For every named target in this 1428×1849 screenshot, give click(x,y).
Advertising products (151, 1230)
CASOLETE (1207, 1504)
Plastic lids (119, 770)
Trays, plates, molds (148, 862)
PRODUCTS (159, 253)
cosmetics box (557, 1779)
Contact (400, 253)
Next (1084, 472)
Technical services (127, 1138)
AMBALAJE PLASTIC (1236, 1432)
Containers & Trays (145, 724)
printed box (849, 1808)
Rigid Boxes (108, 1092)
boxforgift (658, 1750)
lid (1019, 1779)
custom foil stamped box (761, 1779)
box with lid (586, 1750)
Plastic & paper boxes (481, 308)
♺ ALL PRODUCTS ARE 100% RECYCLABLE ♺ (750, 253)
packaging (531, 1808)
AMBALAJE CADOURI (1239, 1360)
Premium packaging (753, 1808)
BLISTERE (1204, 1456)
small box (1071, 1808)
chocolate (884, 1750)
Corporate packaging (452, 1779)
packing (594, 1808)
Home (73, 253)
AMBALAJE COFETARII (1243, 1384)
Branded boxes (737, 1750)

# # # # #

TASK REQUIREMENTS:
Transcribe exactly the line containing "Premium packaging (753, 1808)" along with all later lines of the material, through its last line. Add nothing.

REPLY:
Premium packaging (753, 1808)
BLISTERE (1204, 1456)
small box (1071, 1808)
chocolate (884, 1750)
Corporate packaging (452, 1779)
packing (594, 1808)
Home (73, 253)
AMBALAJE COFETARII (1243, 1384)
Branded boxes (737, 1750)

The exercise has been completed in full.